How do you solve a problem like the Donald? In a much‐​discussed column that ran Tuesday, Ross Douthat offered “The 25th Amendment Solution for Removing Trump.” Our 45th president has, by now, Douthat argues, demonstrated a breathtaking lack of the minimum requirements for the position he holds: including “managerial competence, a decent attention span… [and] a measure of restraint and self‐​control.” But given that his offenses thus far smack less of “high crimes [than] simple omni‐​incompetence,” removal under the 25th Amendment, on the grounds that Trump is “unable to discharge the powers and duties of his office,” is constitutionally “more appropriate” than impeachment, Douthat writes.
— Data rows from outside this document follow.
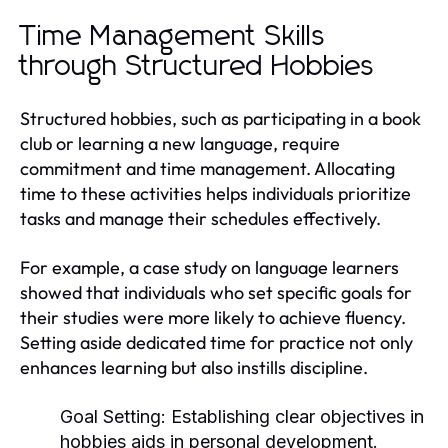
Time Management Skills
through Structured Hobbies
Structured hobbies, such as participating in a book
club or learning a new language, require
commitment and time management. Allocating
time to these activities helps individuals prioritize
tasks and manage their schedules effectively.
For example, a case study on language learners
showed that individuals who set specific goals for
their studies were more likely to achieve fluency.
Setting aside dedicated time for practice not only
enhances learning but also instills discipline.
Goal Setting:
Establishing clear objectives in
hobbies aids in personal development.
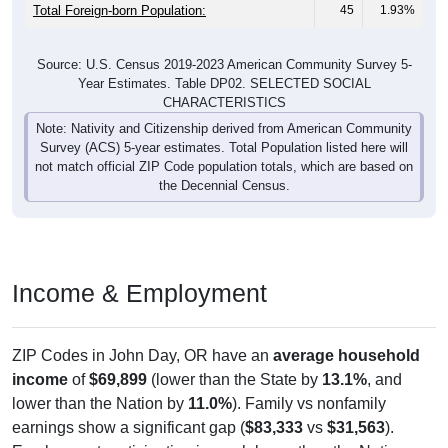
Total Foreign-born Population:
45
1.93%
Source: U.S. Census 2019-2023 American Community Survey 5-
Year Estimates. Table DP02. SELECTED SOCIAL
CHARACTERISTICS
Note: Nativity and Citizenship derived from American Community
Survey (ACS) 5-year estimates. Total Population listed here will
not match official ZIP Code population totals, which are based on
the Decennial Census.
Income & Employment
ZIP Codes in John Day, OR have an
average household
income
of
$69,899
(lower than the State by
13.1%
, and
lower than the Nation by
11.0%
). Family vs nonfamily
earnings show a significant gap (
$83,333
vs
$31,563
).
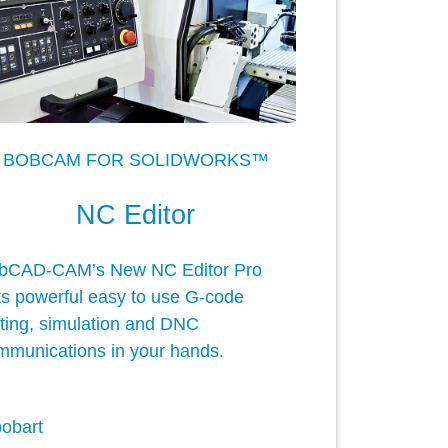
BOBCAM FOR SOLIDWORKS™
NC Editor
bCAD-CAM’s New NC Editor Pro
ts powerful easy to use G-code
iting, simulation and DNC
mmunications in your hands.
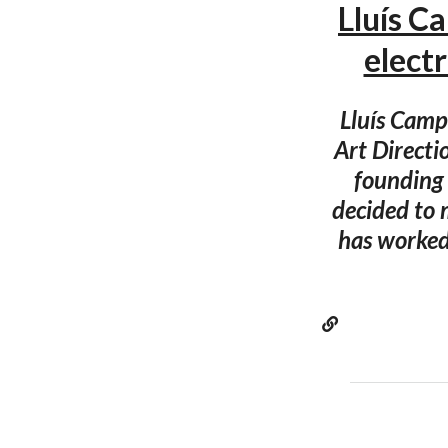
Lluís C
elec
Lluís Campm
Art Directi
founding 
decided to 
has worked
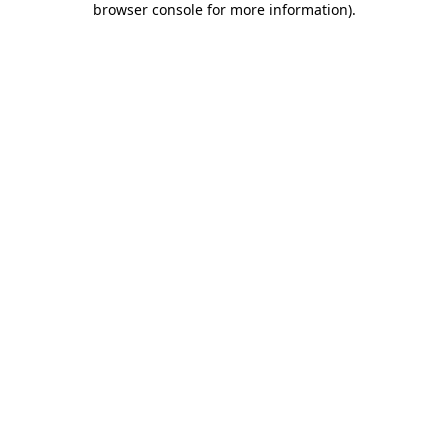
browser console for more information)
.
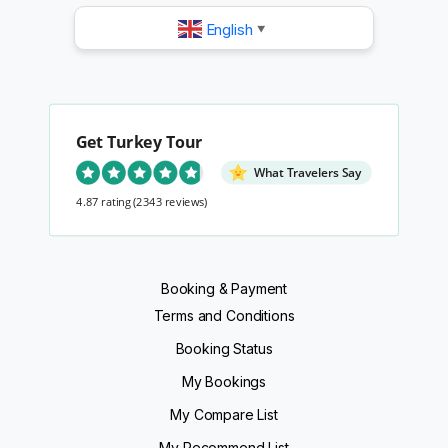
English
▼
Get Turkey Tour
What Travelers Say
4.87 rating
(2343 reviews)
Booking & Payment
Terms and Conditions
Booking Status
My Bookings
My Compare List
My Recommend List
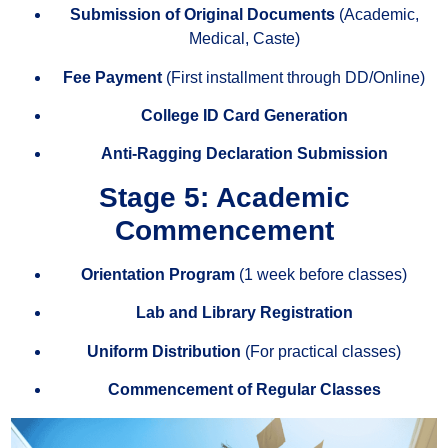
Submission of Original Documents
(Academic,
Medical, Caste)
Fee Payment
(First installment through DD/Online)
College ID Card Generation
Anti-Ragging Declaration Submission
Stage 5: Academic
Commencement
Orientation Program
(1 week before classes)
Lab and Library Registration
Uniform Distribution
(For practical classes)
Commencement of Regular Classes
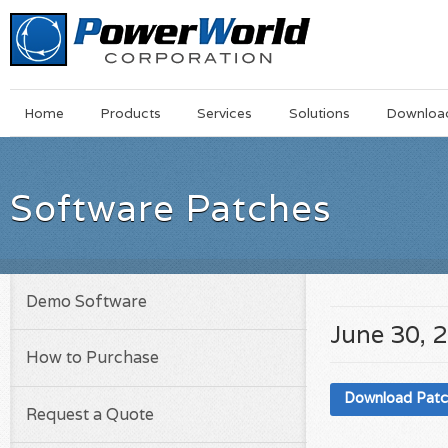
Main
Skip
Home
Products
Services
Solutions
Downloa
Menu
to
main
content
Software Patches
Demo Software
June 30, 
How to Purchase
Download Pat
Request a Quote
As a libertarian, I’m a sucker for crazy, longshot ideas, so of course I enjoyed the column. But Douthat’s argument rests on an unexamined assumption: that the impeachment power is categorically unavailable in cases of “omni‐​incompetence.” I don’t think that’s right. As I argue in a forthcoming piece for Reason magazine, this is the rare congressional power that’s actually broader than Congress believes it to be. (I’m sure Nick Gillespie’s going to love it.) 


The view that you can’t impeach a president for gross incompetence is widely shared, and some of the legislative history behind Article II, section 4, supports it. According to Madison’s notes on the Constitutional Convention, when George Mason moved to add “or maladministration” to the list of impeachable offenses, Madison objected that “so vague a term will be equivalent to a tenure during pleasure of the Senate.” Mason then substituted “high Crimes and Misdemeanors,” and that’s what we ended up with.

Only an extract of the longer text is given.